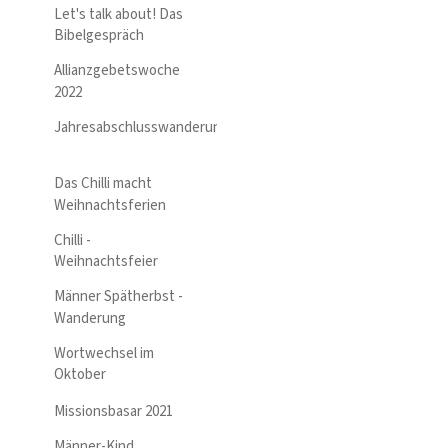
Let's talk about! Das
Bibelgespräch
Allianzgebetswoche
2022
Jahresabschlusswanderung
Das Chilli macht
Weihnachtsferien
Chilli -
Weihnachtsfeier
Männer Spätherbst -
Wanderung
Wortwechsel im
Oktober
Missionsbasar 2021
Männer-Kind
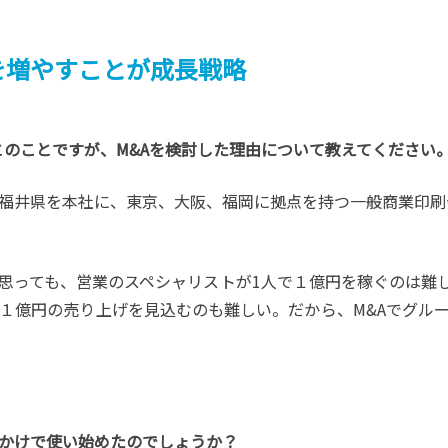
を増やすことが成長戦略
Aとのことですが、M&Aを検討した理由について教えてください
井県を本社に、東京、大阪、福岡に拠点を持つ一般商業印刷
思っても、営業のスペシャリストが1人で１億円を稼ぐのは難しい
１億円の売り上げを見込むのも難しい。だから、M&Aでグル
きっかけで使い始めたのでしょうか？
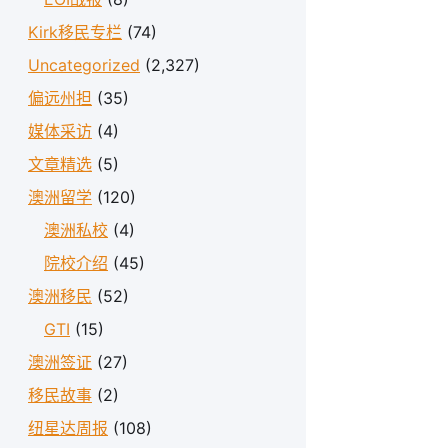
Kirk移民专栏
(74)
Uncategorized
(2,327)
偏远州担
(35)
媒体采访
(4)
文章精选
(5)
澳洲留学
(120)
澳洲私校
(4)
院校介绍
(45)
澳洲移民
(52)
GTI
(15)
澳洲签证
(27)
移民故事
(2)
纽星达周报
(108)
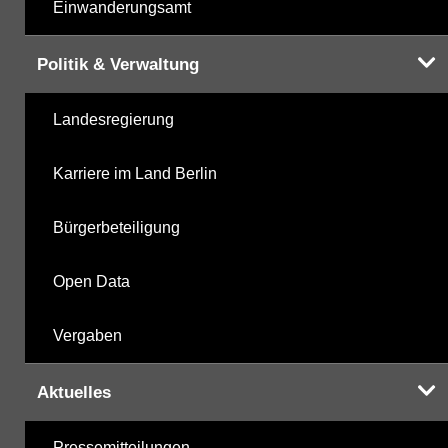
Einwanderungsamt
Politik & Verwaltung
Landesregierung
Karriere im Land Berlin
Bürgerbeteiligung
Open Data
Vergaben
Aktuelles
Pressemitteilungen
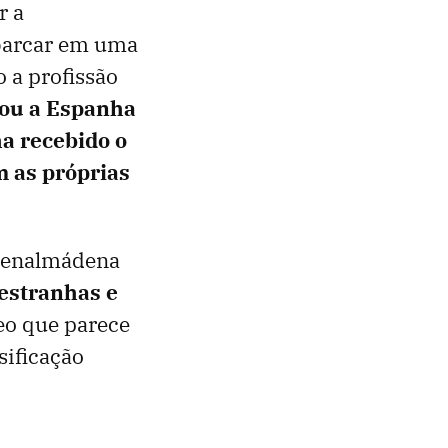
r a
mbarcar em uma
 a profissão
sou a Espanha
ha recebido o
 as próprias
Benalmádena
estranhas e
eo que parece
sificação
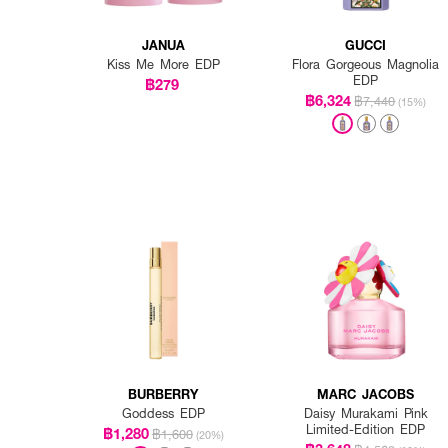
JANUA
GUCCI
Kiss Me More EDP
Flora Gorgeous Magnolia
EDP
฿279
฿6,324
฿7,440
(15%)
BURBERRY
MARC JACOBS
Goddess EDP
Daisy Murakami Pink
Limited-Edition EDP
฿1,280
฿1,600
(20%)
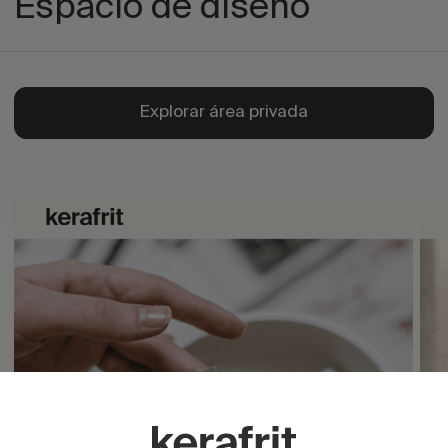
Espacio de diseño
Explorar área privada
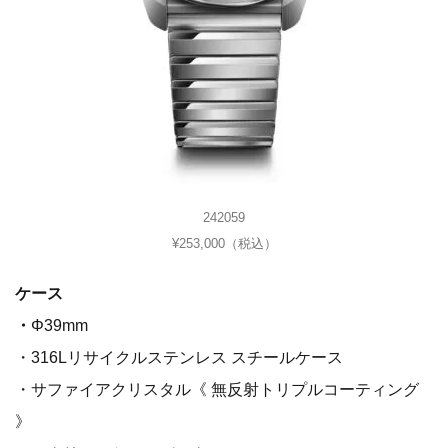
242059
¥253,000（税込）
ケース
・
Φ39mm
・316Lリサイクルステンレス スチールケース
・サファイアクリスタル《 無反射トリプルコーティング
》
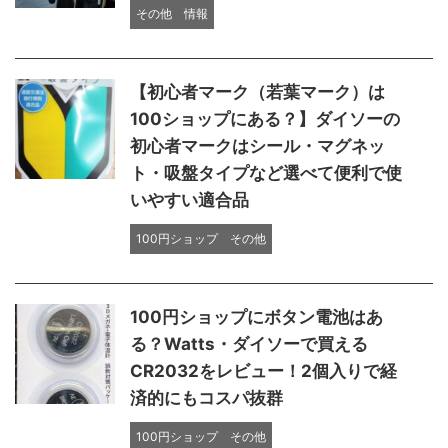
その他
情報
【初心者マーク（若葉マーク）は
100ショップにある？】ダイソーの
初心者マークはシール・マグネッ
ト・吸盤タイプなど選べて便利で使
いやすい適合品
100円ショップ
その他
100円ショップにボタン電池はあ
る？Watts・ダイソーで買える
CR2032をレビュー！2個入りで経
済的にもコスパ抜群
100円ショップ
その他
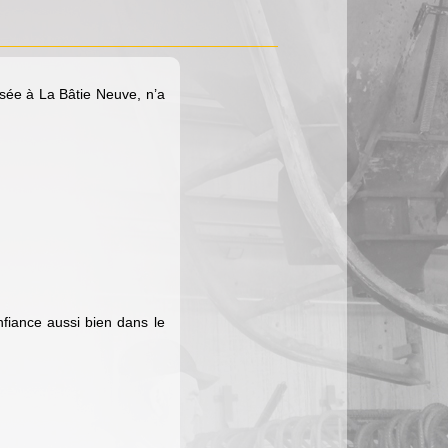
sée à La Bâtie Neuve, n’a
fiance aussi bien dans le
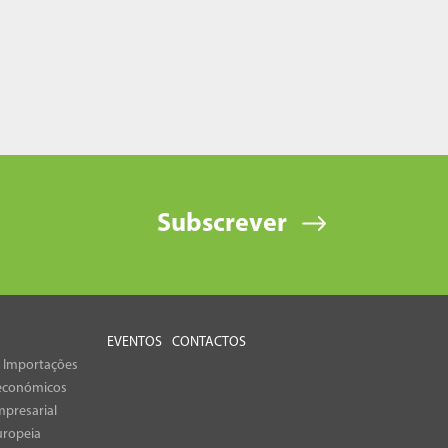
Subscrever
EVENTOS
CONTACTOS
e Importações
económicos
presarial
uropeia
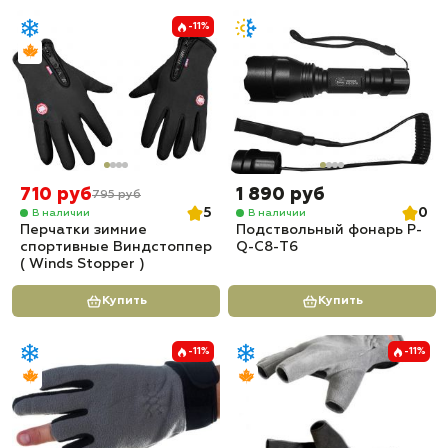
-11%
710 руб
1 890 руб
795 руб
5
0
В наличии
В наличии
Перчатки зимние
Подствольный фонарь P-
спортивные Виндстоппер
Q-С8-T6
( Winds Stopper )
Купить
Купить
-11%
-11%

### Work task
Pictures aside, reproduce every record exactly as it stands.

### Your solution
Let's talk about! Das
Bibelgespräch
Allianzgebetswoche
2022
Jahresabschlusswanderung
Das Chilli macht
Weihnachtsferien
Chilli -
Weihnachtsfeier
Männer Spätherbst -
Wanderung
Wortwechsel im
Oktober
Missionsbasar 2021
Männer-Kind
を増やすことが成長戦略
Aとのことですが、M&Aを検討した理由について教えてください
井県を本社に、東京、大阪、福岡に拠点を持つ一般商業印刷
思っても、営業のスペシャリストが1人で１億円を稼ぐのは難しい
１億円の売り上げを見込むのも難しい。だから、M&Aでグル
きっかけで使い始めたのでしょうか？
Kirk移民专栏
(74)
Uncategorized
(2,327)
偏远州担
(35)
媒体采访
(4)
文章精选
(5)
澳洲留学
(120)
澳洲私校
(4)
院校介绍
(45)
澳洲移民
(52)
GTI
(15)
澳洲签证
(27)
移民故事
(2)
纽星达周报
(108)
Einwanderungsamt
Politik & Verwaltung
Landesregierung
Karriere im Land Berlin
Bürgerbeteiligung
Open Data
Vergaben
Aktuelles
Pressemitteilungen
r a
mbarcar em uma
 a profissão
sou a Espanha
ha recebido o
 as próprias
Benalmádena
estranhas e
eo que parece
sificação
JANUA
GUCCI
Kiss Me More EDP
Flora Gorgeous Magnolia
EDP
฿279
฿6,324
฿7,440
(15%)
BURBERRY
MARC JACOBS
Goddess EDP
Daisy Murakami Pink
Limited-Edition EDP
฿1,280
฿1,600
(20%)
Espacio de diseño
Explorar área privada
242059
¥253,000（税込）
ケース
・
Φ39mm
・316Lリサイクルステンレス スチールケース
・サファイアクリスタル《 無反射トリプルコーティング
》
その他
情報
【初心者マーク（若葉マーク）は
100ショップにある？】ダイソーの
初心者マークはシール・マグネッ
ト・吸盤タイプなど選べて便利で使
いやすい適合品
100円ショップ
その他
100円ショップにボタン電池はあ
る？Watts・ダイソーで買える
CR2032をレビュー！2個入りで経
済的にもコスパ抜群
100円ショップ
その他
sée à La Bâtie Neuve, n’a
fiance aussi bien dans le
Subscrever
EVENTOS
CONTACTOS
e Importações
económicos
presarial
uropeia
-11%
710 руб
1 890 руб
795 руб
5
0
В наличии
В наличии
Перчатки зимние
Подствольный фонарь P-
спортивные Виндстоппер
Q-С8-T6
( Winds Stopper )
Купить
Купить
-11%
-11%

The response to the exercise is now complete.